Directions for this task
In the records below, find the line containing "ΑΦΜ: 999147330 - ΔΟΥ ΜΥΤΙΛΗΝΗΣ"; give it again exactly, along with every line that follows, and nothing else.

[Stored data entries]
○ ○ ○
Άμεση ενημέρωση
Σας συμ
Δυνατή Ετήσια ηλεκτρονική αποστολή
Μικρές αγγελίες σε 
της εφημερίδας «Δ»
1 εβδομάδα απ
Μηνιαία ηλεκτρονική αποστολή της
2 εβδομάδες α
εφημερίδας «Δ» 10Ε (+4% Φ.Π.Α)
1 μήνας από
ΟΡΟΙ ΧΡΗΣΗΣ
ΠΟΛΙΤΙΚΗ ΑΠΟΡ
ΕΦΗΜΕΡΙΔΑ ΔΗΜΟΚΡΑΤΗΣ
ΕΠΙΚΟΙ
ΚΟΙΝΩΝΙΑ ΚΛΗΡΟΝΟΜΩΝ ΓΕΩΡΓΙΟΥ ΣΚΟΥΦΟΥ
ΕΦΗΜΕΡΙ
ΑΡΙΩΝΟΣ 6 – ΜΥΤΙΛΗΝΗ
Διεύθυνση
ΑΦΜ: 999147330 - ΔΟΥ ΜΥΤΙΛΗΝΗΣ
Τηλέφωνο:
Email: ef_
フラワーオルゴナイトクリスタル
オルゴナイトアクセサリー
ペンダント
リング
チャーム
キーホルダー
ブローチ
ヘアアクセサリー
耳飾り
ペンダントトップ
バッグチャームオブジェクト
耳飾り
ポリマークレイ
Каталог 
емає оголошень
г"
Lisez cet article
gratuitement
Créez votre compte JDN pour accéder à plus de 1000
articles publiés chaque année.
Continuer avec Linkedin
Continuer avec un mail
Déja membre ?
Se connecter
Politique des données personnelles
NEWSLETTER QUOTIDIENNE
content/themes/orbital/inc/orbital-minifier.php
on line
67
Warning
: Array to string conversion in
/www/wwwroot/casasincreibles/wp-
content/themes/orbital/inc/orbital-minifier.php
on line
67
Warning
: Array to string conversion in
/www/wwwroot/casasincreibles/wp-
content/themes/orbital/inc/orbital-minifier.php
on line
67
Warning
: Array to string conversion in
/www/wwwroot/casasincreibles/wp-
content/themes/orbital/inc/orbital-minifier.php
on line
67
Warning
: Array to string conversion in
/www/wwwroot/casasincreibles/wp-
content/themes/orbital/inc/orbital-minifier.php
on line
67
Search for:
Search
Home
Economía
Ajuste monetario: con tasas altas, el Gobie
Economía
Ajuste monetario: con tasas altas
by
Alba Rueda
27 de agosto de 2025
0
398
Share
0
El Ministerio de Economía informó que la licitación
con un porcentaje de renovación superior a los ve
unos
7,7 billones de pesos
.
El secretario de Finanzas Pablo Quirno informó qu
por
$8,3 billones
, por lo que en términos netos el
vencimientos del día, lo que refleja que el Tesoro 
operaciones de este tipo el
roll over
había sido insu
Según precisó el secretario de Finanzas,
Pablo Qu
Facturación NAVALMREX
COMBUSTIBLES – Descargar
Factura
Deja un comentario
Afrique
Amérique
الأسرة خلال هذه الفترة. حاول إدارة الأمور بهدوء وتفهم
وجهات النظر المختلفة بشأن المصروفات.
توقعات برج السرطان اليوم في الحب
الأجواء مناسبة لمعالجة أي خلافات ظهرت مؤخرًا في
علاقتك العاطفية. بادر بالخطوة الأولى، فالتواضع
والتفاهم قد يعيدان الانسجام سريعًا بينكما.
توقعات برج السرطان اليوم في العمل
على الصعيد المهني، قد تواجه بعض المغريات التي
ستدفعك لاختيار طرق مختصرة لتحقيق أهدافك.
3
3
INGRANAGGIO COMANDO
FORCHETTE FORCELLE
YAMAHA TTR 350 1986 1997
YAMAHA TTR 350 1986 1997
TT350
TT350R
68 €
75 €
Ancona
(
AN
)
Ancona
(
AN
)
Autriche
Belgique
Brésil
○ ○ ○
Result
ΑΦΜ: 999147330 - ΔΟΥ ΜΥΤΙΛΗΝΗΣ
Τηλέφωνο:
Email: ef_
フラワーオルゴナイトクリスタル
オルゴナイトアクセサリー
ペンダント
リング
チャーム
キーホルダー
ブローチ
ヘアアクセサリー
耳飾り
ペンダントトップ
バッグチャームオブジェクト
耳飾り
ポリマークレイ
Каталог 
емає оголошень
г"
Lisez cet article
gratuitement
Créez votre compte JDN pour accéder à plus de 1000
articles publiés chaque année.
Continuer avec Linkedin
Continuer avec un mail
Déja membre ?
Se connecter
Politique des données personnelles
NEWSLETTER QUOTIDIENNE
content/themes/orbital/inc/orbital-minifier.php
on line
67
Warning
: Array to string conversion in
/www/wwwroot/casasincreibles/wp-
content/themes/orbital/inc/orbital-minifier.php
on line
67
Warning
: Array to string conversion in
/www/wwwroot/casasincreibles/wp-
content/themes/orbital/inc/orbital-minifier.php
on line
67
Warning
: Array to string conversion in
/www/wwwroot/casasincreibles/wp-
content/themes/orbital/inc/orbital-minifier.php
on line
67
Warning
: Array to string conversion in
/www/wwwroot/casasincreibles/wp-
content/themes/orbital/inc/orbital-minifier.php
on line
67
Search for:
Search
Home
Economía
Ajuste monetario: con tasas altas, el Gobie
Economía
Ajuste monetario: con tasas altas
by
Alba Rueda
27 de agosto de 2025
0
398
Share
0
El Ministerio de Economía informó que la licitación
con un porcentaje de renovación superior a los ve
unos
7,7 billones de pesos
.
El secretario de Finanzas Pablo Quirno informó qu
por
$8,3 billones
, por lo que en términos netos el
vencimientos del día, lo que refleja que el Tesoro 
operaciones de este tipo el
roll over
había sido insu
Según precisó el secretario de Finanzas,
Pablo Qu
Facturación NAVALMREX
COMBUSTIBLES – Descargar
Factura
Deja un comentario
Afrique
Amérique
الأسرة خلال هذه الفترة. حاول إدارة الأمور بهدوء وتفهم
وجهات النظر المختلفة بشأن المصروفات.
توقعات برج السرطان اليوم في الحب
الأجواء مناسبة لمعالجة أي خلافات ظهرت مؤخرًا في
علاقتك العاطفية. بادر بالخطوة الأولى، فالتواضع
والتفاهم قد يعيدان الانسجام سريعًا بينكما.
توقعات برج السرطان اليوم في العمل
على الصعيد المهني، قد تواجه بعض المغريات التي
ستدفعك لاختيار طرق مختصرة لتحقيق أهدافك.
3
3
INGRANAGGIO COMANDO
FORCHETTE FORCELLE
YAMAHA TTR 350 1986 1997
YAMAHA TTR 350 1986 1997
TT350
TT350R
68 €
75 €
Ancona
(
AN
)
Ancona
(
AN
)
Autriche
Belgique
Brésil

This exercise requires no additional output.